Dorcas Good (1678-17??) – Dorcas was the daughter of Sarah Solart Poole Good, one of the first three women accused of witchcraft during the hysteria of 1692. Sometimes called Dorothy in historical records, her father was William Good, who was a poor man and her parents lived a life of homelessness and begging, earning them a reputation as unsavory people. Her mother, Sarah Solart Poole Good, was accused of witchcraft on February 25, 1692, when Abigail Williams and Elizabeth Parris claimed to be bewitched under her hand. She was soon arrested and was tried for witchcraft on March 1st. She would never confess to any guilt. She was found guilty and sentenced to be hanged. However, Sarah was pregnant and her execution was delayed until she gave birth to her child.
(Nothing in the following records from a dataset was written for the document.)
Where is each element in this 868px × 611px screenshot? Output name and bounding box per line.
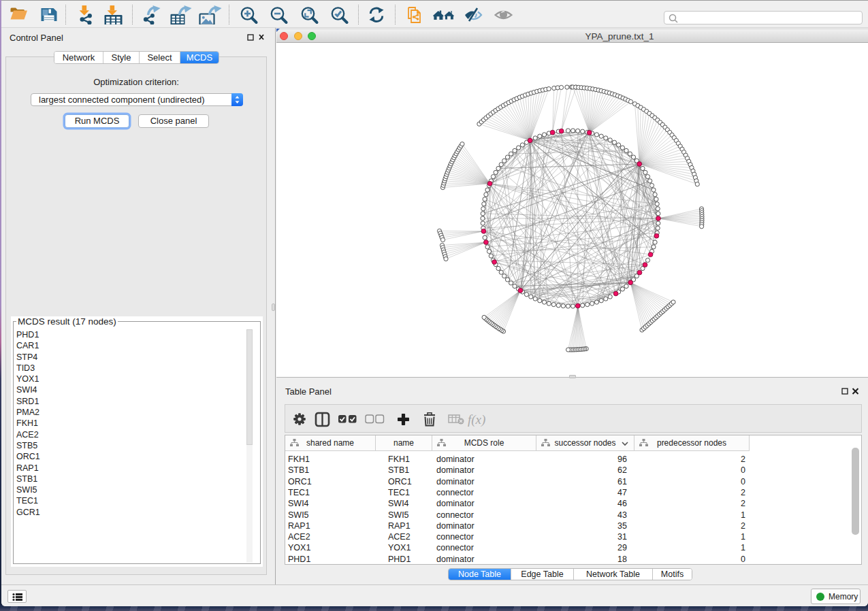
svg-text:f(x): f(x): [468, 412, 485, 427]
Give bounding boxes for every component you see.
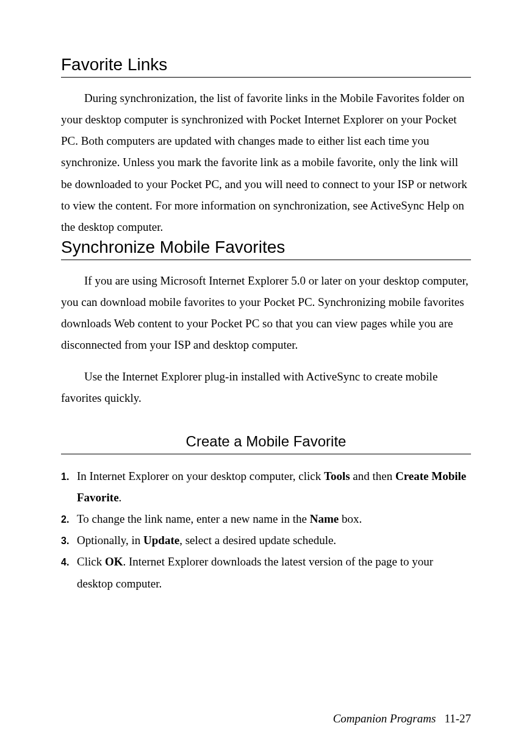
page-footer: Companion Programs11-27 — [333, 712, 471, 725]
bold-ok: OK — [105, 555, 123, 568]
page: Favorite Links During synchronization, t… — [0, 0, 532, 756]
step-2: To change the link name, enter a new nam… — [61, 508, 471, 529]
step-4: Click OK. Internet Explorer downloads th… — [61, 551, 471, 594]
text: , select a desired update schedule. — [179, 534, 336, 547]
footer-page-number: 11-27 — [444, 712, 471, 725]
text: box. — [339, 512, 362, 525]
text: To change the link name, enter a new nam… — [77, 512, 310, 525]
heading-sync-mobile-favorites: Synchronize Mobile Favorites — [61, 238, 471, 260]
bold-update: Update — [143, 534, 179, 547]
para-favorite-links: During synchronization, the list of favo… — [61, 87, 471, 238]
step-1: In Internet Explorer on your desktop com… — [61, 465, 471, 508]
text: Optionally, in — [77, 534, 143, 547]
para-sync-1: If you are using Microsoft Internet Expl… — [61, 270, 471, 356]
heading-create-mobile-favorite: Create a Mobile Favorite — [61, 433, 471, 454]
text: and then — [350, 470, 395, 482]
text: . Internet Explorer downloads the latest… — [77, 555, 433, 589]
bold-tools: Tools — [324, 470, 350, 482]
heading-favorite-links: Favorite Links — [61, 55, 471, 78]
text: Click — [77, 555, 105, 568]
step-3: Optionally, in Update, select a desired … — [61, 529, 471, 551]
steps-list: In Internet Explorer on your desktop com… — [61, 465, 471, 594]
text: . — [119, 491, 122, 504]
text: In Internet Explorer on your desktop com… — [77, 470, 324, 482]
bold-name: Name — [310, 512, 339, 525]
footer-title: Companion Programs — [333, 712, 436, 725]
para-sync-2: Use the Internet Explorer plug-in instal… — [61, 366, 471, 409]
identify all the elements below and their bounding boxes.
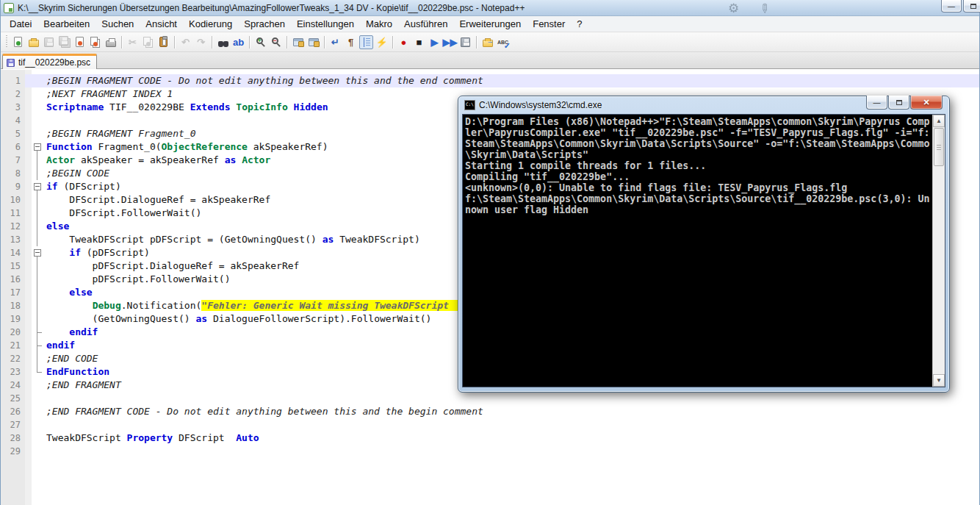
code-line[interactable]: 1;BEGIN FRAGMENT CODE - Do not edit anyt… [1, 74, 979, 87]
run-macro-multiple-icon[interactable]: ▶▶ [443, 35, 457, 49]
bookmark-margin[interactable] [25, 114, 32, 127]
menu-item-ausfhren[interactable]: Ausführen [398, 17, 453, 31]
minimize-button[interactable]: — [941, 0, 962, 12]
replace-icon[interactable]: ab [231, 35, 245, 49]
show-all-characters-icon[interactable]: ¶ [344, 35, 358, 49]
bookmark-margin[interactable] [25, 312, 32, 326]
paste-icon[interactable] [156, 35, 170, 49]
maximize-button[interactable] [963, 0, 980, 12]
user-language-icon[interactable]: ⚡ [375, 35, 389, 49]
menu-item-fenster[interactable]: Fenster [527, 17, 571, 31]
bookmark-margin[interactable] [25, 207, 32, 220]
fold-collapse-icon[interactable] [32, 246, 43, 259]
scrollbar-thumb[interactable] [934, 128, 944, 166]
close-file-icon[interactable] [73, 35, 87, 49]
bookmark-margin[interactable] [25, 167, 32, 180]
cut-icon[interactable]: ✂ [126, 35, 140, 49]
menu-item-datei[interactable]: Datei [4, 17, 37, 31]
toolbar-separator [121, 36, 122, 49]
sync-vertical-scroll-icon[interactable] [291, 35, 305, 49]
fold-collapse-icon[interactable] [32, 140, 43, 154]
bookmark-margin[interactable] [25, 392, 32, 405]
bookmark-margin[interactable] [25, 154, 32, 167]
scroll-down-button[interactable]: ▼ [933, 374, 945, 387]
bookmark-margin[interactable] [25, 365, 32, 379]
bookmark-margin[interactable] [25, 339, 32, 352]
print-icon[interactable] [104, 35, 118, 49]
bookmark-margin[interactable] [25, 127, 32, 140]
bookmark-margin[interactable] [25, 273, 32, 286]
open-file-icon[interactable] [26, 35, 40, 49]
cmd-minimize-button[interactable]: — [866, 96, 887, 110]
fold-margin [32, 299, 43, 312]
zoom-out-icon[interactable] [269, 35, 283, 49]
fold-margin [32, 259, 43, 273]
bookmark-margin[interactable] [25, 140, 32, 154]
close-all-icon[interactable] [88, 35, 102, 49]
find-icon[interactable] [216, 35, 230, 49]
bookmark-margin[interactable] [25, 220, 32, 233]
code-text: ;BEGIN FRAGMENT CODE - Do not edit anyth… [43, 74, 979, 87]
play-macro-icon[interactable]: ▶ [428, 35, 442, 49]
menu-item-sprachen[interactable]: Sprachen [238, 17, 291, 31]
menu-item-suchen[interactable]: Suchen [96, 17, 140, 31]
launch-run-icon [483, 40, 493, 47]
copy-icon[interactable] [141, 35, 155, 49]
bookmark-margin[interactable] [25, 431, 32, 445]
code-line[interactable]: 26;END FRAGMENT CODE - Do not edit anyth… [1, 405, 979, 418]
bookmark-margin[interactable] [25, 259, 32, 273]
console-line: \Skyrim\Data\Scripts" [465, 149, 930, 160]
bookmark-margin[interactable] [25, 74, 32, 87]
fold-margin [32, 405, 43, 418]
bookmark-margin[interactable] [25, 101, 32, 114]
bookmark-margin[interactable] [25, 445, 32, 458]
title-bar[interactable]: K:\__Skyrim Sicherungen Übersetzungen Be… [1, 0, 979, 16]
code-line[interactable]: 28TweakDFScript Property DFScript Auto [1, 431, 979, 445]
menu-item-erweiterungen[interactable]: Erweiterungen [453, 17, 527, 31]
menu-item-?[interactable]: ? [571, 17, 588, 31]
bookmark-margin[interactable] [25, 87, 32, 101]
code-line[interactable]: 27 [1, 418, 979, 431]
menu-item-bearbeiten[interactable]: Bearbeiten [37, 17, 96, 31]
print-icon [106, 40, 116, 47]
stop-macro-icon[interactable]: ■ [412, 35, 426, 49]
bookmark-margin[interactable] [25, 180, 32, 193]
menu-item-ansicht[interactable]: Ansicht [140, 17, 183, 31]
sync-horizontal-scroll-icon[interactable] [306, 35, 320, 49]
bookmark-margin[interactable] [25, 286, 32, 299]
save-icon[interactable] [42, 35, 56, 49]
menu-item-makro[interactable]: Makro [360, 17, 398, 31]
menu-item-einstellungen[interactable]: Einstellungen [291, 17, 360, 31]
menu-item-kodierung[interactable]: Kodierung [183, 17, 238, 31]
bookmark-margin[interactable] [25, 379, 32, 392]
bookmark-margin[interactable] [25, 418, 32, 431]
word-wrap-icon[interactable]: ↵ [328, 35, 342, 49]
record-macro-icon[interactable]: ● [397, 35, 411, 49]
tab-active-file[interactable]: tif__020229be.psc [2, 54, 97, 69]
bookmark-margin[interactable] [25, 405, 32, 418]
redo-icon[interactable]: ↷ [194, 35, 208, 49]
scroll-up-button[interactable]: ▲ [933, 115, 945, 127]
code-line[interactable]: 25 [1, 392, 979, 405]
bookmark-margin[interactable] [25, 233, 32, 246]
spell-check-icon[interactable]: ABC [496, 35, 510, 49]
bookmark-margin[interactable] [25, 299, 32, 312]
code-line[interactable]: 29 [1, 445, 979, 458]
indent-guide-icon[interactable] [359, 35, 373, 49]
bookmark-margin[interactable] [25, 352, 32, 365]
save-macro-icon[interactable] [458, 35, 472, 49]
fold-collapse-icon[interactable] [32, 180, 43, 193]
cmd-close-button[interactable]: ✕ [910, 96, 943, 110]
cmd-window[interactable]: C:\ C:\Windows\system32\cmd.exe — ✕ D:\P… [458, 96, 950, 393]
bookmark-margin[interactable] [25, 193, 32, 207]
cmd-maximize-button[interactable] [888, 96, 909, 110]
bookmark-margin[interactable] [25, 246, 32, 259]
launch-run-icon[interactable] [480, 35, 494, 49]
console-scrollbar[interactable]: ▲ ▼ [932, 115, 945, 387]
zoom-in-icon[interactable] [253, 35, 267, 49]
undo-icon[interactable]: ↶ [179, 35, 192, 49]
bookmark-margin[interactable] [25, 326, 32, 339]
save-all-icon[interactable] [57, 35, 71, 49]
new-file-icon[interactable] [11, 35, 25, 49]
cmd-title-bar[interactable]: C:\ C:\Windows\system32\cmd.exe — ✕ [458, 96, 949, 114]
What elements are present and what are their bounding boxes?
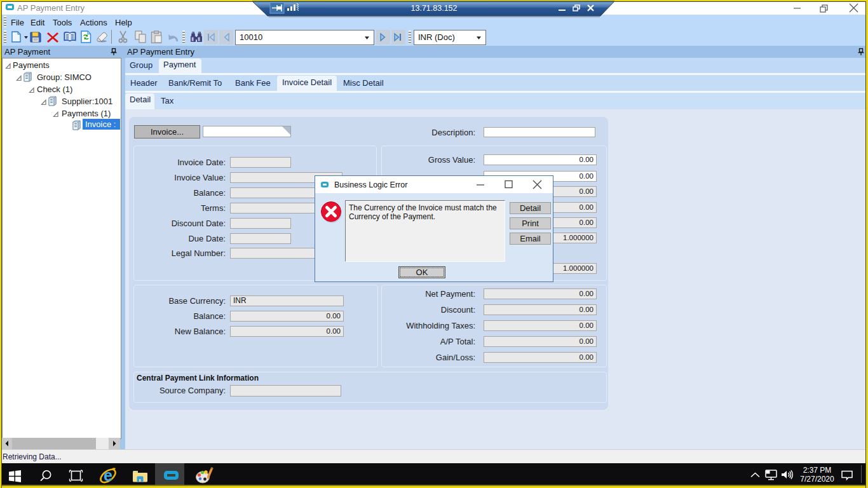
svg-text:e: e <box>104 467 112 484</box>
svg-text:13.71.83.152: 13.71.83.152 <box>411 4 458 13</box>
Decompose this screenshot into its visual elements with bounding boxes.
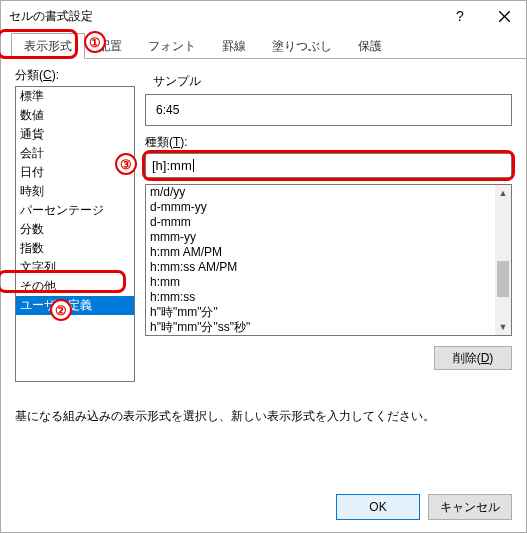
content: ① 分類(C): 標準 数値 通貨 会計 日付 時刻 パーセンテージ 分数 指数… [1, 59, 526, 482]
list-item[interactable]: h:mm AM/PM [146, 245, 511, 260]
list-item[interactable]: その他 [16, 277, 134, 296]
button-bar: OK キャンセル [1, 482, 526, 532]
titlebar: セルの書式設定 ? [1, 1, 526, 31]
dialog: セルの書式設定 ? 表示形式 配置 フォント 罫線 塗りつぶし 保護 ① 分類(… [0, 0, 527, 533]
list-item[interactable]: 通貨 [16, 125, 134, 144]
delete-button[interactable]: 削除(D) [434, 346, 512, 370]
type-label: 種類(T): [145, 134, 512, 151]
format-list[interactable]: m/d/yy d-mmm-yy d-mmm mmm-yy h:mm AM/PM … [145, 184, 512, 336]
list-item[interactable]: 会計 [16, 144, 134, 163]
scroll-up-icon[interactable]: ▲ [495, 185, 511, 201]
list-item[interactable]: m/d/yy [146, 185, 511, 200]
list-item-selected[interactable]: ユーザー定義 [16, 296, 134, 315]
list-item[interactable]: 日付 [16, 163, 134, 182]
tab-border[interactable]: 罫線 [209, 33, 259, 59]
sample-label: サンプル [153, 73, 512, 90]
help-button[interactable]: ? [438, 1, 482, 31]
close-icon [499, 11, 510, 22]
category-label: 分類(C): [15, 67, 135, 84]
tab-font[interactable]: フォント [135, 33, 209, 59]
list-item[interactable]: h"時"mm"分" [146, 305, 511, 320]
scrollbar[interactable]: ▲ ▼ [495, 185, 511, 335]
tab-alignment[interactable]: 配置 [85, 33, 135, 59]
cancel-button[interactable]: キャンセル [428, 494, 512, 520]
category-list[interactable]: 標準 数値 通貨 会計 日付 時刻 パーセンテージ 分数 指数 文字列 その他 … [15, 86, 135, 382]
list-item[interactable]: 文字列 [16, 258, 134, 277]
list-item[interactable]: h:mm:ss [146, 290, 511, 305]
tab-protect[interactable]: 保護 [345, 33, 395, 59]
ok-button[interactable]: OK [336, 494, 420, 520]
tab-fill[interactable]: 塗りつぶし [259, 33, 345, 59]
close-button[interactable] [482, 1, 526, 31]
list-item[interactable]: 時刻 [16, 182, 134, 201]
tab-row: 表示形式 配置 フォント 罫線 塗りつぶし 保護 [1, 31, 526, 59]
list-item[interactable]: d-mmm-yy [146, 200, 511, 215]
list-item[interactable]: パーセンテージ [16, 201, 134, 220]
tab-display-format[interactable]: 表示形式 [11, 33, 85, 59]
list-item[interactable]: 分数 [16, 220, 134, 239]
list-item[interactable]: h:mm [146, 275, 511, 290]
scroll-down-icon[interactable]: ▼ [495, 319, 511, 335]
hint-text: 基になる組み込みの表示形式を選択し、新しい表示形式を入力してください。 [15, 408, 512, 425]
list-item[interactable]: d-mmm [146, 215, 511, 230]
list-item[interactable]: mmm-yy [146, 230, 511, 245]
list-item[interactable]: h"時"mm"分"ss"秒" [146, 320, 511, 335]
dialog-title: セルの書式設定 [9, 8, 93, 25]
list-item[interactable]: 数値 [16, 106, 134, 125]
list-item[interactable]: yyyy/m/d h:mm [146, 335, 511, 336]
list-item[interactable]: 指数 [16, 239, 134, 258]
type-input[interactable]: [h]:mm [145, 153, 512, 178]
scroll-track[interactable] [495, 201, 511, 319]
sample-value: 6:45 [156, 103, 179, 117]
sample-box: 6:45 [145, 94, 512, 126]
scroll-thumb[interactable] [497, 261, 509, 297]
list-item[interactable]: 標準 [16, 87, 134, 106]
list-item[interactable]: h:mm:ss AM/PM [146, 260, 511, 275]
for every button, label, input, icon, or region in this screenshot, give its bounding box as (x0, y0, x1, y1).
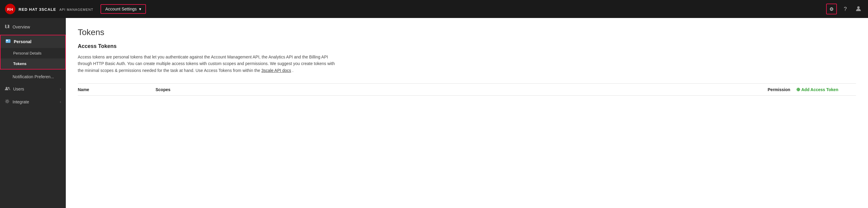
gear-icon: ⚙ (829, 6, 834, 12)
integrate-icon (5, 99, 9, 105)
integrate-arrow-icon: › (60, 100, 61, 104)
sidebar-item-integrate-label: Integrate (12, 100, 57, 104)
sidebar-item-overview-label: Overview (12, 25, 61, 29)
sidebar-item-tokens[interactable]: Tokens (1, 58, 65, 69)
col-action-header: ⊕ Add Access Token (796, 87, 856, 92)
sidebar-group-personal: Personal Personal Details Tokens (0, 35, 66, 70)
main-content: Tokens Access Tokens Access tokens are p… (66, 18, 868, 208)
brand-logo-icon: RH (5, 4, 16, 15)
sidebar-item-notifications[interactable]: Notification Preferen... (0, 71, 66, 83)
sidebar-item-personal-details[interactable]: Personal Details (1, 48, 65, 58)
help-button[interactable]: ? (840, 4, 850, 14)
account-settings-label: Account Settings (105, 7, 137, 11)
col-name-header: Name (78, 87, 156, 92)
sidebar-item-overview[interactable]: Overview (0, 20, 66, 33)
personal-icon (5, 39, 11, 44)
section-title: Access Tokens (78, 43, 856, 49)
top-navigation: RH RED HAT 3SCALE API MANAGEMENT Account… (0, 0, 868, 18)
main-layout: Overview Personal Personal Details Token… (0, 18, 868, 208)
top-nav-right: ⚙ ? (826, 4, 863, 15)
users-icon (5, 86, 10, 92)
svg-text:RH: RH (7, 7, 13, 12)
sidebar-item-users[interactable]: Users › (0, 83, 66, 95)
col-permission-header: Permission (742, 87, 796, 92)
brand-name: RED HAT 3SCALE (19, 7, 56, 12)
add-token-label: Add Access Token (801, 87, 838, 92)
brand: RH RED HAT 3SCALE API MANAGEMENT (5, 4, 93, 15)
account-settings-button[interactable]: Account Settings ▾ (100, 4, 146, 14)
add-access-token-button[interactable]: ⊕ Add Access Token (796, 87, 838, 92)
sidebar-personal-header[interactable]: Personal (1, 35, 65, 48)
svg-rect-3 (6, 39, 10, 43)
svg-point-6 (8, 87, 9, 89)
tokens-table-header: Name Scopes Permission ⊕ Add Access Toke… (78, 83, 856, 96)
svg-point-7 (6, 100, 8, 102)
sidebar-item-notifications-label: Notification Preferen... (12, 74, 61, 79)
access-tokens-description: Access tokens are personal tokens that l… (78, 54, 335, 74)
brand-sub: API MANAGEMENT (59, 8, 93, 11)
gear-button[interactable]: ⚙ (826, 4, 837, 15)
users-arrow-icon: › (60, 87, 61, 91)
sidebar-item-integrate[interactable]: Integrate › (0, 95, 66, 108)
user-icon (856, 5, 861, 13)
help-icon: ? (844, 6, 847, 12)
svg-point-2 (857, 6, 860, 9)
sidebar: Overview Personal Personal Details Token… (0, 18, 66, 208)
svg-rect-4 (6, 40, 8, 41)
map-icon (5, 24, 9, 30)
api-docs-link[interactable]: 3scale API docs (261, 68, 291, 73)
chevron-down-icon: ▾ (139, 7, 141, 11)
page-title: Tokens (78, 28, 856, 37)
personal-label: Personal (14, 39, 31, 44)
plus-icon: ⊕ (796, 87, 800, 92)
user-button[interactable] (854, 4, 863, 14)
col-scopes-header: Scopes (156, 87, 742, 92)
sidebar-item-users-label: Users (13, 87, 57, 92)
In the meantime, her four-year-old daughter was also accused of practicing witchcraft in a complaint was filed by Edward Putnam and Jonathan Putnam of Salem Village. She was arrested on March 24, 1692, and taken to the house of Nathiel Ingersol to be examined. There, Mercy Lewis, Ann Putnam, Jr., and Mary Walcott would all testify that the small girl had afflicted them by pinching, biting, and choking them. Examined over several days, the little girl finally broke down crying and confessed and incriminated her mother. She was soon imprisoned with her mother at the Ipswich Jail. While imprisoned, Sarah Good gave birth to a daughter she named Mercy. But, the infant would die a short time later. While little Dorcas remained in jail, her mother was taken away and hanged on July 19, 1692. Because Dorcas’ father was a poor laborer, he would not be able to come up with the money to bond out his child for some time. Dorcas was in custody for over eight months, from March 24, 1692, when she was arrested until she was released on a £50 bond on December 10, 1692. She was never indicted or tried. After her release, she was never the same — psychologically damaged for the rest of her life. By some historical accounts, she was insane.